Below are the records. State how many of their lines hold the word "Bệnh", and add nothing else.

GIVEN ENTRIES:
•••
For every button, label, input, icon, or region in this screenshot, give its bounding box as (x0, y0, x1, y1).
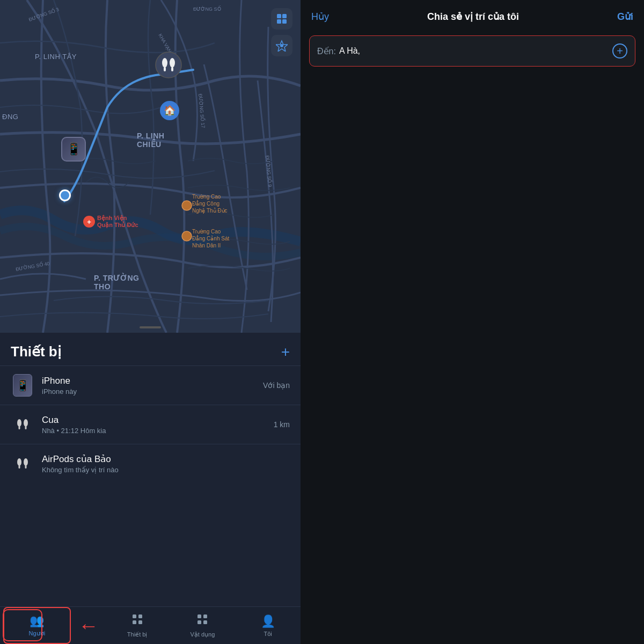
map-location-btn[interactable] (271, 35, 292, 56)
iphone-sub: iPhone này (42, 387, 255, 396)
map-label-linh-chieu: P. LINHCHIỀU (137, 131, 164, 149)
map-label-ong: ĐNG (2, 113, 18, 121)
map-area: ĐƯỜNG SỐ 3 ĐƯỜNG SỐ KHA VẠN CÂN ĐƯỜNG SỐ… (0, 0, 301, 333)
hospital-label: Bệnh ViệnQuận Thủ Đức (97, 215, 138, 229)
device-item-cua[interactable]: Cua Nhà • 21:12 Hôm kia 1 km (0, 405, 301, 444)
pull-handle[interactable] (140, 326, 161, 328)
marker-iphone-map: 📱 (61, 137, 86, 162)
svg-rect-31 (197, 614, 201, 618)
tab-vat-dung-icon (196, 613, 209, 629)
search-to-label: Đến: (317, 46, 336, 56)
svg-point-23 (17, 458, 21, 466)
svg-point-9 (156, 52, 181, 78)
marker-hospital: + Bệnh ViệnQuận Thủ Đức (83, 215, 138, 229)
svg-rect-30 (138, 620, 142, 624)
airpods-bao-name: AirPods của Bảo (42, 453, 290, 465)
svg-rect-15 (282, 14, 287, 18)
cancel-button[interactable]: Hủy (311, 11, 329, 23)
iphone-info: iPhone iPhone này (42, 376, 255, 396)
map-roads-svg: ĐƯỜNG SỐ 3 ĐƯỜNG SỐ KHA VẠN CÂN ĐƯỜNG SỐ… (0, 0, 301, 333)
svg-rect-33 (197, 620, 201, 624)
right-body-content (301, 67, 644, 644)
share-location-title: Chia sẻ vị trí của tôi (427, 11, 519, 23)
map-layers-btn[interactable] (271, 8, 292, 30)
tab-toi-label: Tôi (264, 631, 272, 637)
search-add-button[interactable]: + (612, 43, 627, 58)
svg-point-19 (17, 419, 21, 427)
svg-rect-34 (203, 620, 207, 624)
svg-rect-32 (203, 614, 207, 618)
svg-rect-28 (138, 614, 142, 618)
svg-rect-29 (133, 620, 136, 624)
cua-sub: Nhà • 21:12 Hôm kia (42, 427, 266, 435)
device-item-iphone[interactable]: 📱 iPhone iPhone này Với bạn (0, 365, 301, 405)
school-marker-1: Trường CaoĐẳng CôngNghệ Thủ Đức (192, 193, 228, 214)
add-device-button[interactable]: + (281, 345, 290, 360)
iphone-status: Với bạn (263, 381, 290, 390)
cua-airpods-icon (13, 415, 32, 434)
section-title: Thiết bị (11, 343, 61, 360)
right-header: Hủy Chia sẻ vị trí của tôi Gửi (301, 0, 644, 31)
tab-vat-dung[interactable]: Vật dụng (170, 607, 236, 644)
svg-point-7 (182, 201, 192, 210)
send-button[interactable]: Gửi (617, 11, 633, 23)
marker-home: 🏠 (160, 101, 179, 120)
red-arrow-container: ← (72, 616, 105, 636)
airpods-bao-sub: Không tìm thấy vị trí nào (42, 466, 290, 474)
search-value: A Hà, (339, 46, 612, 56)
iphone-icon-wrap: 📱 (11, 374, 34, 397)
marker-airpods (155, 51, 182, 81)
school-label-2: Trường CaoĐẳng Cảnh SátNhân Dân II (192, 228, 229, 249)
airpods-bao-icon-wrap (11, 452, 34, 475)
svg-rect-14 (277, 14, 281, 18)
school-label-1: Trường CaoĐẳng CôngNghệ Thủ Đức (192, 193, 228, 214)
svg-point-24 (24, 458, 28, 466)
svg-point-8 (182, 231, 192, 241)
marker-current-location (59, 189, 71, 201)
svg-rect-27 (133, 614, 136, 618)
tab-toi-icon: 👤 (261, 614, 275, 628)
svg-rect-12 (164, 67, 166, 71)
svg-rect-21 (19, 426, 20, 429)
tab-thiet-bi[interactable]: Thiết bị (105, 607, 170, 644)
svg-point-10 (162, 58, 167, 68)
tab-bar: 👥 Người ← Thiết bị (0, 606, 301, 644)
map-label-truong-tho: P. TRƯỜNGTHO (94, 274, 139, 291)
red-arrow-icon: ← (78, 616, 99, 636)
right-panel: Hủy Chia sẻ vị trí của tôi Gửi Đến: A Hà… (301, 0, 644, 644)
iphone-name: iPhone (42, 376, 255, 386)
tab-thiet-bi-icon (131, 613, 144, 629)
cua-icon-wrap (11, 413, 34, 436)
svg-point-11 (170, 58, 175, 68)
svg-rect-22 (25, 426, 27, 429)
school-marker-2: Trường CaoĐẳng Cảnh SátNhân Dân II (192, 228, 229, 249)
tab-vat-dung-label: Vật dụng (190, 631, 215, 638)
svg-point-20 (24, 419, 28, 427)
search-field[interactable]: Đến: A Hà, + (309, 35, 635, 67)
airpods-bao-icon (13, 454, 32, 473)
cua-info: Cua Nhà • 21:12 Hôm kia (42, 415, 266, 435)
svg-rect-16 (277, 19, 281, 24)
svg-rect-17 (282, 19, 287, 24)
left-panel: ĐƯỜNG SỐ 3 ĐƯỜNG SỐ KHA VẠN CÂN ĐƯỜNG SỐ… (0, 0, 301, 644)
svg-point-18 (280, 44, 283, 47)
cua-distance: 1 km (274, 420, 290, 429)
svg-text:ĐƯỜNG SỐ: ĐƯỜNG SỐ (193, 5, 221, 12)
hospital-icon: + (83, 216, 95, 228)
map-top-icons (271, 8, 292, 56)
svg-rect-13 (171, 67, 173, 71)
device-item-airpods-bao[interactable]: AirPods của Bảo Không tìm thấy vị trí nà… (0, 444, 301, 483)
airpods-bao-info: AirPods của Bảo Không tìm thấy vị trí nà… (42, 453, 290, 474)
map-label-linh-tay: P. LINH TÂY (35, 53, 77, 61)
svg-rect-25 (19, 465, 20, 469)
svg-rect-26 (25, 465, 27, 469)
section-header: Thiết bị + (0, 333, 301, 365)
tab-thiet-bi-label: Thiết bị (127, 631, 148, 638)
cua-name: Cua (42, 415, 266, 426)
iphone-icon: 📱 (13, 374, 32, 397)
tab-toi[interactable]: 👤 Tôi (235, 607, 301, 644)
device-list-area: Thiết bị + 📱 iPhone iPhone này Với bạn (0, 333, 301, 644)
active-tab-nguoi-highlight (3, 609, 42, 641)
•••
RESULT OF THIS EXERCISE: 2